··· RECORDED INFORMATION ···

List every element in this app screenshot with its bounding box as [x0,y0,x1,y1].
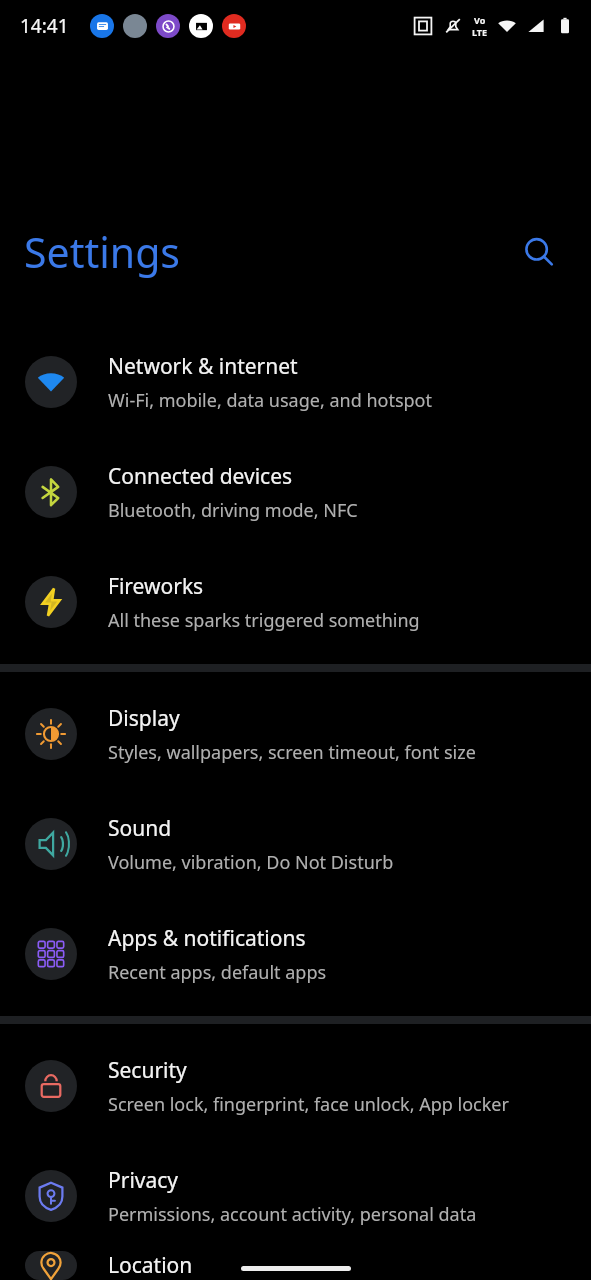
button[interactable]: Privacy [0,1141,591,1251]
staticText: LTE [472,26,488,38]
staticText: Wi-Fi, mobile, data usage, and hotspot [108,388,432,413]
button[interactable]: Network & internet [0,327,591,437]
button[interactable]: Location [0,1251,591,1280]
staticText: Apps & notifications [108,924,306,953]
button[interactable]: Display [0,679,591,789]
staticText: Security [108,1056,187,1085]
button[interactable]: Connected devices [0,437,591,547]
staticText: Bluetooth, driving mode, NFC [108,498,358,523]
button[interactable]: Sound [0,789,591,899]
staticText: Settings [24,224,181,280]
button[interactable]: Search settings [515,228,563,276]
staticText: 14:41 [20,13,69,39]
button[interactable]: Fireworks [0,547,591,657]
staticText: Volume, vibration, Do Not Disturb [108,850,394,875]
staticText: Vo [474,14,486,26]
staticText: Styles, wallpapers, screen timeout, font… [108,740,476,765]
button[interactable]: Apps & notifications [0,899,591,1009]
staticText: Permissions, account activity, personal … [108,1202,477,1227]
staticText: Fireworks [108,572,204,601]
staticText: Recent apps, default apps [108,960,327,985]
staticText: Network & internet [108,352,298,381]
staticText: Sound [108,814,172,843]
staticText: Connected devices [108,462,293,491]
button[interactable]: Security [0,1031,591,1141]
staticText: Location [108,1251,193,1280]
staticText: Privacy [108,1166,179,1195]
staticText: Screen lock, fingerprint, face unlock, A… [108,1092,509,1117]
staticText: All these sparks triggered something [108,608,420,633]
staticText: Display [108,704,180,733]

···
··· RECORDED INFORMATION ···

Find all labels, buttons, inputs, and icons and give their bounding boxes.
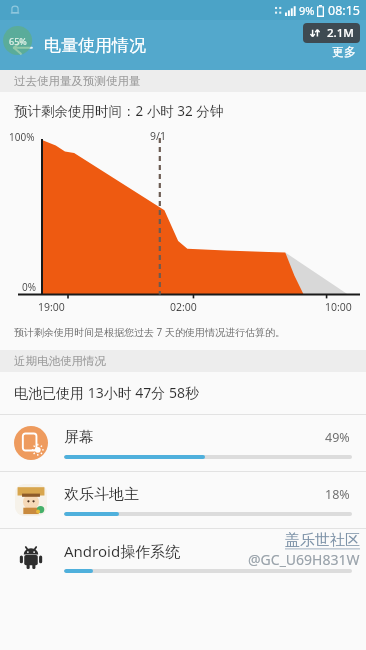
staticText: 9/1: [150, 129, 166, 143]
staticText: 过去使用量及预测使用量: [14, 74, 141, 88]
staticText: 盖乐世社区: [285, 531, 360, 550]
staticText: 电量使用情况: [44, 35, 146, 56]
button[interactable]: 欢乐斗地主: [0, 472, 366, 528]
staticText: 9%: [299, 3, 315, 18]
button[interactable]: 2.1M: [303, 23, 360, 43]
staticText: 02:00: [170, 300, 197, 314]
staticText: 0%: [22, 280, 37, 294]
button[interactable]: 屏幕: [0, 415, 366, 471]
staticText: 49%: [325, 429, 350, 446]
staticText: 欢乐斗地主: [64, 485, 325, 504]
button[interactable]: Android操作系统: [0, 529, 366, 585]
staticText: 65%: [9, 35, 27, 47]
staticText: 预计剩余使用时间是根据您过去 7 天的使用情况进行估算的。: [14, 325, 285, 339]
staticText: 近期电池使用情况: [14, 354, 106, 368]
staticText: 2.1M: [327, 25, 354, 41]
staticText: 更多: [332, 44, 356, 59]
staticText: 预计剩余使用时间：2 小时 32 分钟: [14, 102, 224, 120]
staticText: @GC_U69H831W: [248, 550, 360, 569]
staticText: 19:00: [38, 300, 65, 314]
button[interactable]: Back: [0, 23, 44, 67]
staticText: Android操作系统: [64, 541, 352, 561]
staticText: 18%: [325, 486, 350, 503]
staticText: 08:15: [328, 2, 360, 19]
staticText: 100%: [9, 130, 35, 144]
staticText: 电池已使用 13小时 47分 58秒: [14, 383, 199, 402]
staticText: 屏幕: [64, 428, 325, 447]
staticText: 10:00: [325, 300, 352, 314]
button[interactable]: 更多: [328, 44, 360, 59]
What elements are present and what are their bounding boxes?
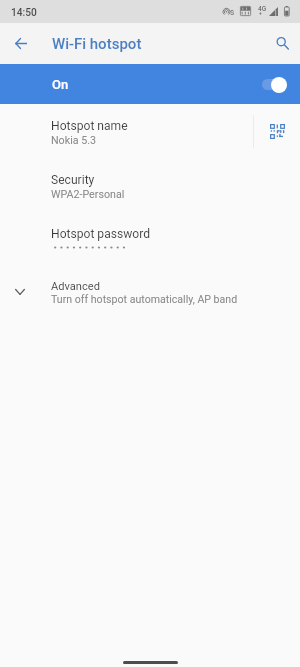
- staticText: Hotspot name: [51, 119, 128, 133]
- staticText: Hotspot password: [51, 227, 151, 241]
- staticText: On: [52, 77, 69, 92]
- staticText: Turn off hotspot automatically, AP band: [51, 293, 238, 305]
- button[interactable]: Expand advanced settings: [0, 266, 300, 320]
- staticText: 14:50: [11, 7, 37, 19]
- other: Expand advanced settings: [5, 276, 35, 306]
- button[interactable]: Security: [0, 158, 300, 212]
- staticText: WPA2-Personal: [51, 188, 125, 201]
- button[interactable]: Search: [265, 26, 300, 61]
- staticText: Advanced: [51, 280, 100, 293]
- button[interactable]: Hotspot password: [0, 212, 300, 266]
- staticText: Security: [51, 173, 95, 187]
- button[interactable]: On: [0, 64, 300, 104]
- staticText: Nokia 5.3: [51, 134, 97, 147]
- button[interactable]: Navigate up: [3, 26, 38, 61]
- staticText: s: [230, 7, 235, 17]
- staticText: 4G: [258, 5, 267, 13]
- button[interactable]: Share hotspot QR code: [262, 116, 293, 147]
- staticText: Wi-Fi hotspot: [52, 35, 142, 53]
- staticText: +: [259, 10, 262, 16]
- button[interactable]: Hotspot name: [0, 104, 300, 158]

···

_TASK PROMPT:_ Locate the word "password" in the entries, and copy every line where it is found.

_RESULT:_
- staticText: Hotspot password: [51, 227, 151, 241]
- button[interactable]: Hotspot password: [0, 212, 300, 266]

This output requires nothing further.